The standard argument against raising the minimum wage is that it kills jobs by making workers more expensive to hire. Whether or not that's true has been the subject of a century-long economics debate that probably won't be resolved any time soon. But lately, some liberals have been attempting to flip the old criticism on its head. Higher minimum wages, they say, don't destroy jobs. Higher minimum wages create jobs!
This week, for instance, the Economic Policy Institute released a report estimating that raising the federal minimum wage to $10.10 an hour, up from $7.25 today, would add an additional 85,000 jobs to the economy, a finding that's been covered in liberal-leaning outlets like The Huffington Post.
It's not an entirely crazy notion. But it's also less exciting than you might think.
When economists study the minimum wage, they generally find that it either creates a small number of job losses, or leaves employment untouched. But once in a blue moon, their math does suggest a link between a higher-wage floor and job creation.
Why might that be? There are a few potential explanations. But the one we care about today frames the minimum wage as a kind of economic stimulus. The key is that poor and middle class families tend to spend more of their income than the wealthy, since they're often struggling to meet basic needs. So by taking money from businesses and giving it to their worst paid employees, raising the minimum wage might, in theory, increase consumer spending—which in turn boosts the economy and creates jobs.
Let's translate that into the real world for a moment. If you give a McDonald's franchise owner an extra dollar, they might save it. But if you give a McDonald's cashier an extra dollar, they're almost certainly going to spend it quickly, like the next time they go to buy groceries. Since the U.S. is fueled by consumer spending, we're all better off it that money gets used to purchase some milk and eggs than if it gets stuffed in a bank account.
Of course, things aren't quite that simple (are they ever?). When wages go up, some businesses raise their prices, which leaves their customers with less to spend elsewhere. So, to some degree, hiking the minimum wage just shuffles money between two different sets of consumers.
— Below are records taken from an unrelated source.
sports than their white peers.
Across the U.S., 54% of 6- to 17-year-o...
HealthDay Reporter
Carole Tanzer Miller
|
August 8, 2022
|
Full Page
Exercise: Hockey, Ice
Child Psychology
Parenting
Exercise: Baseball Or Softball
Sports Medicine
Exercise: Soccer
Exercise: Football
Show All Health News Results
Still, some economists believe that when it all is said and done, upping the minimum gives the economy a quick pop. According to the EPI's math, raising it to $10.10 an hour should increase wages by $35 billion and boost economic activity by $22 billion—which by their account is enough to create those 85,000 jobs. If you assume some teenagers and adults will be laid off when the wage floor rises, then the job gains shrink.
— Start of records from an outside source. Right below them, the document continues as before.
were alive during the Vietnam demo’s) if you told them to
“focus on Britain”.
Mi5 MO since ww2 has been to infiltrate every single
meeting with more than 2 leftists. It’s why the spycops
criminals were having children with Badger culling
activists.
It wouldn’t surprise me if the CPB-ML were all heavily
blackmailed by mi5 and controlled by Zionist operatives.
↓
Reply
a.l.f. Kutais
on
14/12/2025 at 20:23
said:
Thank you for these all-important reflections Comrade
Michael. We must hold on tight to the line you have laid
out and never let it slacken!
The thing to remember, though, is that even if the minimum-wage-as-stimulus theory is correct, its impact is probably fleeting. In August, Federal Reserve Bank of Chicago economists Daniel Aaronson and Eric French produced their own estimate of what would happen if the minimum wage was raised to $10. Even if you factored in price increases and job losses, they found the increase would add $28 billion in spending to the economy. But after about a year, they predict the effect would dissipate.
Why? Part of the answer: debt. One reason increasing the minimum wage would plump up spending so much, they find, is that it would give workers the ability to put down payments on big-ticket items like cars. Later on, their spending would fall as they begin making loan payments.
"Thus," the researchers conclude, "a minimum wage hike provides stimulus for a year or so, but serves as a drag on the economy beyond that."
I wouldn't call it a bad deal—working class families should be able afford cars, after all—but it's not exactly a stimulus plan to write home about.